*What you should do*: Here the job is to print all of the entries below verbatim and leave out any picture.

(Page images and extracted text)

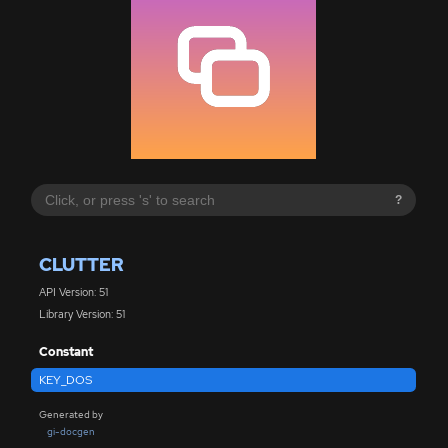
?
CLUTTER
API Version: 51
Library Version: 51
Constant
KEY_DOS
Generated by
gi-docgen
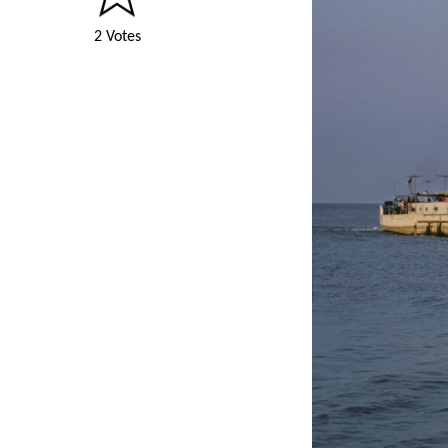
2 Votes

*Output*:
?
CLUTTER
API Version: 51
Library Version: 51
Constant
KEY_DOS
Generated by
gi-docgen
2 Votes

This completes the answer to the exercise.